Черноводье на снимке производило не то чтобы впечатление нового. Наоборот. В его облике жила подлинная старость — соразмерная, благородная, глубокая. Так не стареют дачные новоделы и поздние усадебные копии. Так живут здания, пережившие смерти, смену эпох, переделы, раскулачивание, разбор имущества, пустоту. И все же что-то в фотографии пугало сильнее разрушения. Дом не казался спасенным от забвения — он выглядел законсервированным чьей-то властной волей. Линия крыши резала небо слишком остро, окна сияли чересчур прозрачно, а ступени лестницы были сухими до звона. Вера чувствовала подвох: вещь, пролежавшая в объятиях воды несколько десятилетий, не может так отчетливо помнить свою форму. Эта безукоризненность не успокаивала, она кричала о том, что время здесь подчиняется иным, неестественным законам.
Вера убрала снимок и открыла окно.
Воздух ворвался в салон вместе с запахом смолы, высохшего мха и далекой воды. На обочинах начали попадаться каменные кресты старых дорог, низкие часовенки под железной крышей, придорожные таблички с двойными названиями — русскими и карельскими. Свет стал густым, медным. Лес темнел к вечеру, наливаясь черной смолой между стволами. Несколько раз они проезжали озерные заливы, где вода отступила так далеко, что лодки лежали на боку посреди высохшего дна. Оголенные камни торчали рядами, как зубы. По одному из них бежала ящерица — яркая, живая, чужая этой северной строгости.
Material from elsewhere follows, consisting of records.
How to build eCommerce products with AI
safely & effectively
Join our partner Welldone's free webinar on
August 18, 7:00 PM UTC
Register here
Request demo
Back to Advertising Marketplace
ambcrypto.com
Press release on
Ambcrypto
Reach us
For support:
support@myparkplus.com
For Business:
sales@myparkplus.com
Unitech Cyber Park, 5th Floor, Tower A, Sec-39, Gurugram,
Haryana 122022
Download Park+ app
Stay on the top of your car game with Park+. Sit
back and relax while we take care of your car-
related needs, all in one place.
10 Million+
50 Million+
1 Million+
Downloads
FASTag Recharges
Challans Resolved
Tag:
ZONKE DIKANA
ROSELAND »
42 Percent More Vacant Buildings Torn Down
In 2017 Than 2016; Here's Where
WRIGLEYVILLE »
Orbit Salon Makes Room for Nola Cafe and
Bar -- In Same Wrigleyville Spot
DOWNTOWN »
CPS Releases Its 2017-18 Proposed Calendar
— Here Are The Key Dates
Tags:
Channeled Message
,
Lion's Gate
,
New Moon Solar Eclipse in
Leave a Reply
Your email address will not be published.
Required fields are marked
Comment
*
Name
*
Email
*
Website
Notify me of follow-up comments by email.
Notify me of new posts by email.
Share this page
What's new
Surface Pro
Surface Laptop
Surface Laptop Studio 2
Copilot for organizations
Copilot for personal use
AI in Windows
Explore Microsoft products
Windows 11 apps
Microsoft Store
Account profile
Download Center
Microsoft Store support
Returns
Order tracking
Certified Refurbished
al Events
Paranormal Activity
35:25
Чем ближе они подходили к Вежме, тем чаще на дороге встречались люди. Не много — по одному, по двое, малыми кучками у съезда к воде. Стояли молча. Курили. Смотрели в одну сторону. У сельпо на лавке сидели старики, не спорили и не махали руками, только жались плечами к стене и тоже смотрели мимо дороги, туда, куда уходил проселок между елями.
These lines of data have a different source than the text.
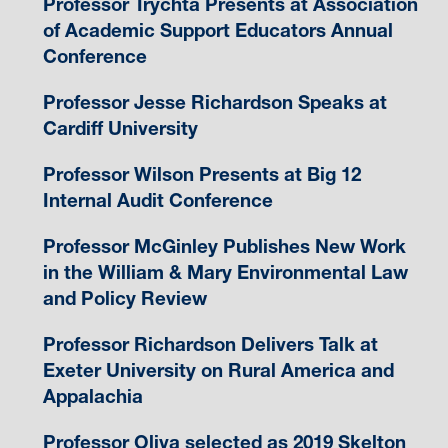
Professor Trychta Presents at Association
of Academic Support Educators Annual
Conference
Professor Jesse Richardson Speaks at
Cardiff University
Professor Wilson Presents at Big 12
Internal Audit Conference
Professor McGinley Publishes New Work
in the William & Mary Environmental Law
and Policy Review
Professor Richardson Delivers Talk at
Exeter University on Rural America and
Appalachia
Professor Oliva selected as 2019 Skelton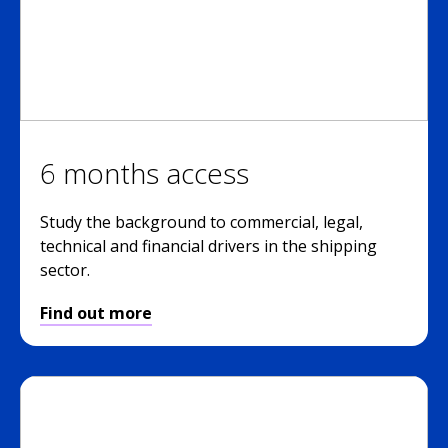
6 months access
Study the background to commercial, legal,
technical and financial drivers in the shipping
sector.
Find out more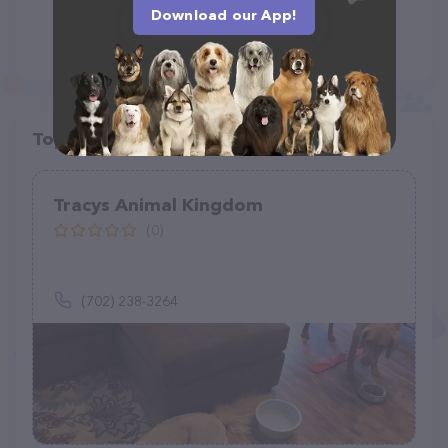
Download our App!
Top pet providers in your area
Tracys Animal Kingdom
(0)
(702) 238-3264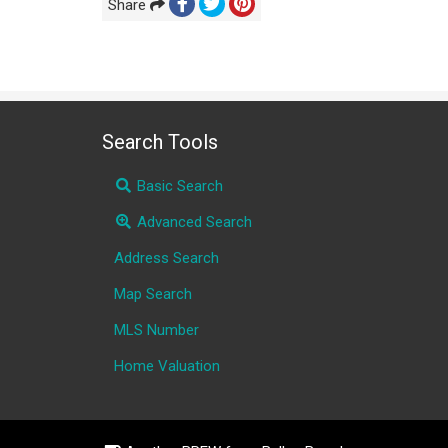
Share
Search Tools
Basic Search
Advanced Search
Address Search
Map Search
MLS Number
Home Valuation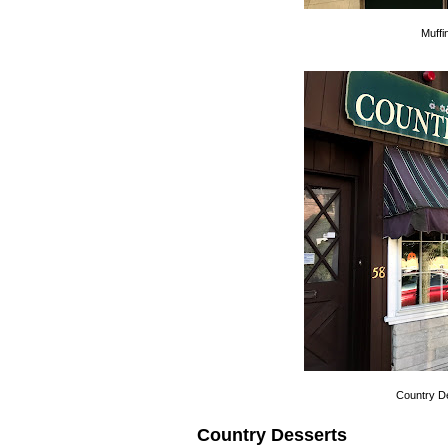
Muffi
Country Des
Country Desserts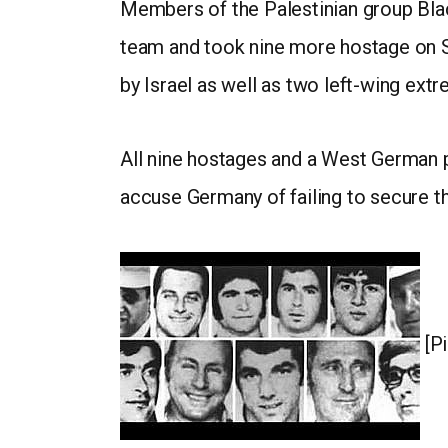
Members of the Palestinian group Black
team and took nine more hostage on Se
by Israel as well as two left-wing extr
All nine hostages and a West German p
accuse Germany of failing to secure th
[Pi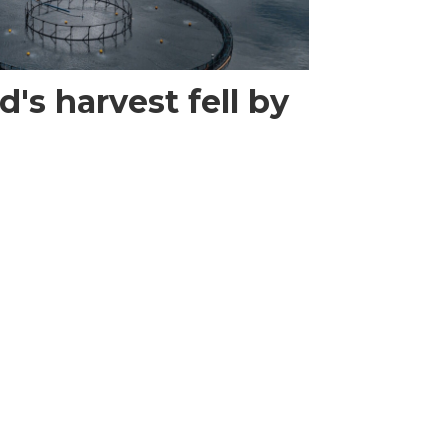
's harvest fell by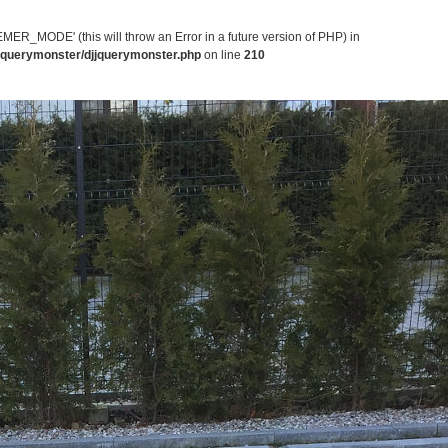
MODE' (this will throw an Error in a future version of PHP) in
jjquerymonster/djjquerymonster.php
on line
210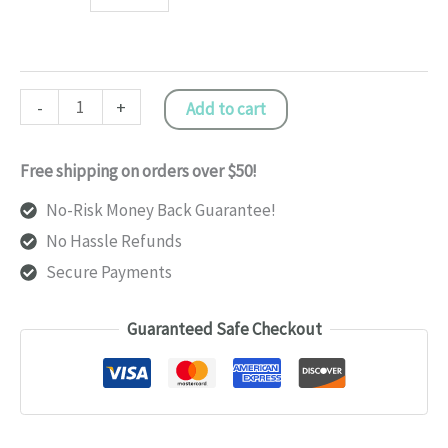
Fitness
-
+
Add to cart
Tracker
Smart
Free shipping on orders over $50!
Wristband
No-Risk Money Back Guarantee!
quantity
No Hassle Refunds
Secure Payments
Guaranteed Safe Checkout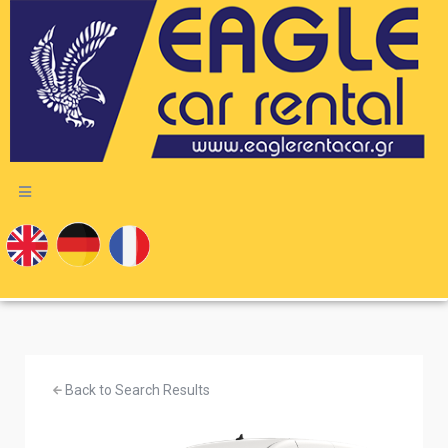
Back to Search Results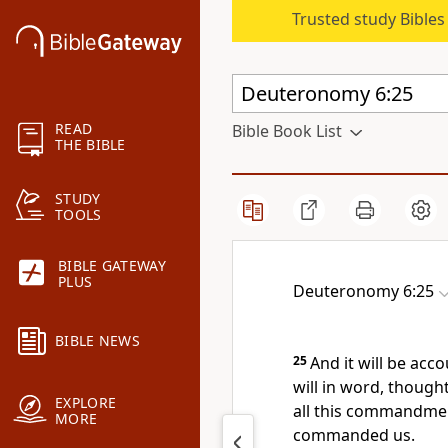
Trusted study Bible
READ
Bible Book List
THE BIBLE
STUDY
TOOLS
BIBLE GATEWAY
PLUS
Deuteronomy 6:25
BIBLE NEWS
25
And it will be acc
will in word, thought
EXPLORE
all this commandmen
MORE
commanded us.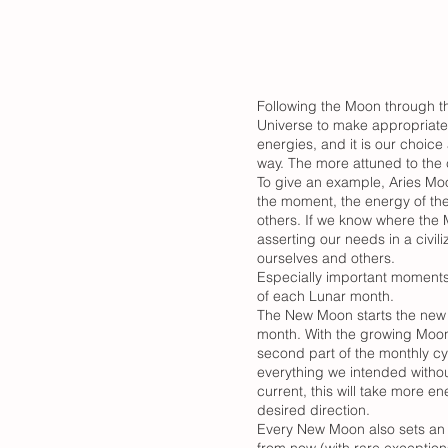
Following the Moon through th
Universe to make appropriate 
energies, and it is our choice
way. The more attuned to the
To give an example, Aries Moo
the moment, the energy of the
others. If we know where the 
asserting our needs in a civi
ourselves and others.
Especially important moments
of each Lunar month.
The New Moon starts the new L
month. With the growing Moon,
second part of the monthly cy
everything we intended withou
current, this will take more e
desired direction.
Every New Moon also sets an a
from now (with rare exceptio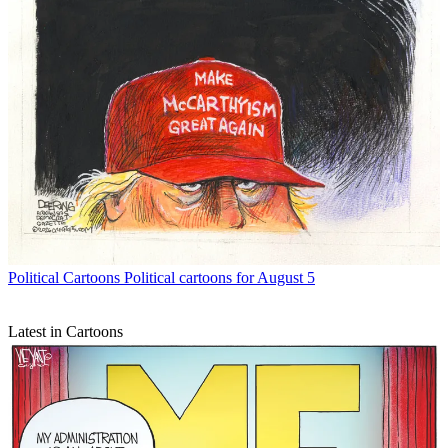
Political Cartoons
Political cartoons for August 5
Latest in Cartoons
Машина свернула с асфальта на грейдер. Под колесами загрохотал щебень. Пыль поднялась густая, белая, сухая, осела на кустах вдоль обочины. Деревья расступились, и Вера впервые увидела долину.
Вежма лежала на склоне, низко, с уклоном к воде. Серые дома под жестяными крышами, сараи, покосившиеся заборы, узкие огороды, полосы картофельной ботвы, уже начавшей желтеть. Ниже деревни открывалась огромная чаша бывшего водохранилища. Вода в ней отошла, обнажив широкое кольцо дна — темный ил, серебристые камни, старую насыпь дороги и черные пни, стоящие рядами, как вырубленный лес, забытый под водой и поднятый на свет чужой волей.
На дальнем боку чаши, на старом мысу, стоял дом.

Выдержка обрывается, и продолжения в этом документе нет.